A Tranquil Star, the first new American collection of Primo Levi's previously untranslated fiction to appear since 1990, affirms his position as one of the 20th century's most enduring writers. These 17 stories, first published in Italian between 1949 and 1986, and translated by Ann Goldstein and Alessandra Bastagli, demonstrate Levi's extraordinary range, taking the reader from the primal resistance of a captured partisan fighter to a middle-aged chemist experimenting with a new paint that wards off evil, to the lustful thoughts of an older man obsessed with a mysterious woman in a seaside villa. In the title story, Levi demonstrates his unerringly tragic understanding of the fragility of the universe through the tale of a pensive astronomer, terrified by the possibility that a long-dormant star might explode and reduce the entire planet to vapor.

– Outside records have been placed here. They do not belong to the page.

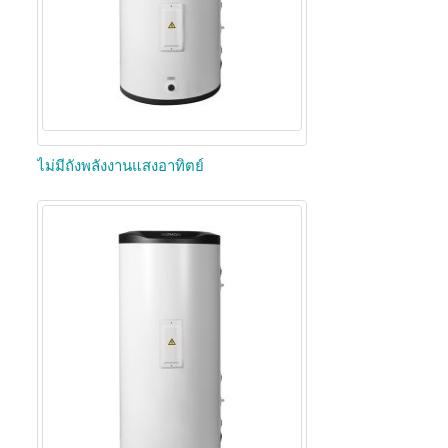
ไม่มีถังพลังงานแสงอาทิตย์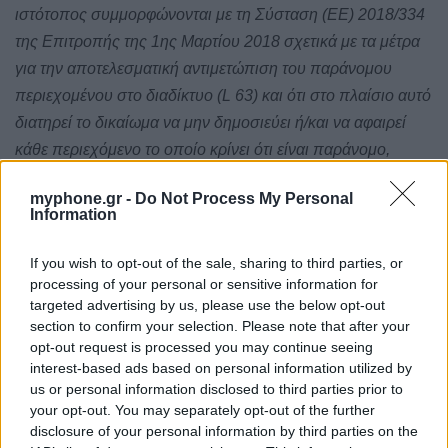
ιστότοπος συμμορφώνονται με τη Σύσταση (ΕΕ) 2018/334
της Επιτροπής της 1ης Μαρτίου 2018 σχετικά με τα μέτρα
για την αποτελεσματική αντιμετώπιση του παράνομου
περιεχομένου στο διαδίκτυο (L 63) και ότι στο πλαίσιο αυτό
διατηρεί το δικαίωμα να μην δημοσιεύει ή/και να αφαιρεί
κάθε περιεχόμενο το οποίο κρίνει ότι είναι παράνομο,
χωρίς προηγούμενη ενημέρωση ή άδεια του χρήστη,
myphone.gr -
Do Not Process My Personal
καθώς και να λαμβάνει κάθε αναγκαίο προληπτικό μέτρο
Information
για την αποτροπή της διάδοσης παράνομου περιεχομένου.
If you wish to opt-out of the sale, sharing to third parties, or
processing of your personal or sensitive information for
targeted advertising by us, please use the below opt-out
ΕΤΙΚΕΤΕΣ
section to confirm your selection. Please note that after your
opt-out request is processed you may continue seeing
news
android
Apple
samsung
Google
app
interest-based ads based on personal information utilized by
us or personal information disclosed to third parties prior to
update
huawei
Camera
xiaomi
wearables
your opt-out. You may separately opt-out of the further
design
iPhone
gaming
tablet
smartphones
disclosure of your personal information by third parties on the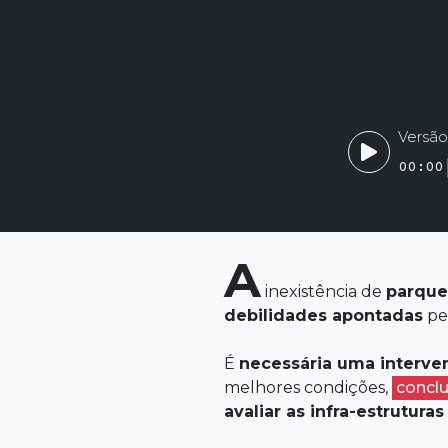
Versão
00:00
A
inexistência de
parques
debilidades apontadas
pe
É
necessária uma interve
melhores condições,
concl
avaliar as infra-estruturas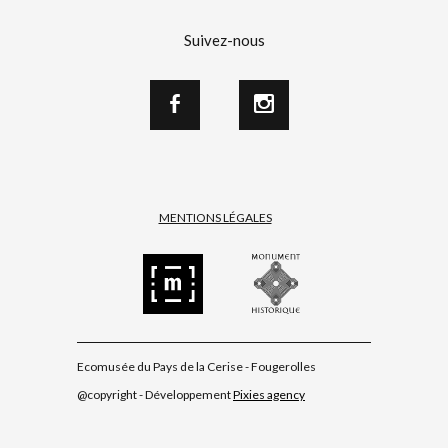
Suivez-nous
MENTIONS LÉGALES
Ecomusée du Pays de la Cerise - Fougerolles
@copyright - Développement
Pixies agency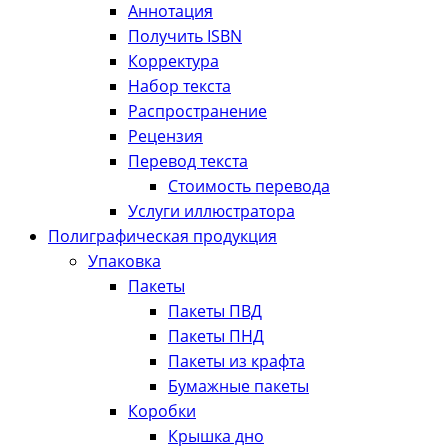
Аннотация
Получить ISBN
Корректура
Набор текста
Распространение
Рецензия
Перевод текста
Стоимость перевода
Услуги иллюстратора
Полиграфическая продукция
Упаковка
Пакеты
Пакеты ПВД
Пакеты ПНД
Пакеты из крафта
Бумажные пакеты
Коробки
Крышка дно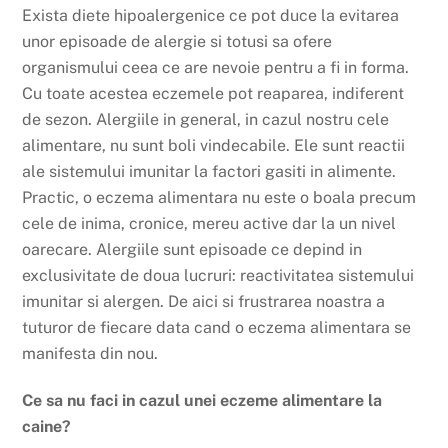
Exista diete hipoalergenice ce pot duce la evitarea
unor episoade de alergie si totusi sa ofere
organismului ceea ce are nevoie pentru a fi in forma.
Cu toate acestea eczemele pot reaparea, indiferent
de sezon. Alergiile in general, in cazul nostru cele
alimentare, nu sunt boli vindecabile. Ele sunt reactii
ale sistemului imunitar la factori gasiti in alimente.
Practic, o eczema alimentara nu este o boala precum
cele de inima, cronice, mereu active dar la un nivel
oarecare. Alergiile sunt episoade ce depind in
exclusivitate de doua lucruri: reactivitatea sistemului
imunitar si alergen. De aici si frustrarea noastra a
tuturor de fiecare data cand o eczema alimentara se
manifesta din nou.
Ce sa nu faci in cazul unei eczeme alimentare la
caine?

This remarkable new collection affirms Italo Calvino's conviction that Levi was one of the most important and gifted writers of our time.
"In Levi's writing, nothing is superfluous and everything is essential." (Saul Bellow)
"After the barbarisms of the last century - which have followed us into this one - reading Levi remains an indispensable way of readapting ourselves to the complexity of being human." (The New York Times)
"Levi has been granted this gift of destiny, and American readers now have the gift of rediscovering it." (The Washington Post)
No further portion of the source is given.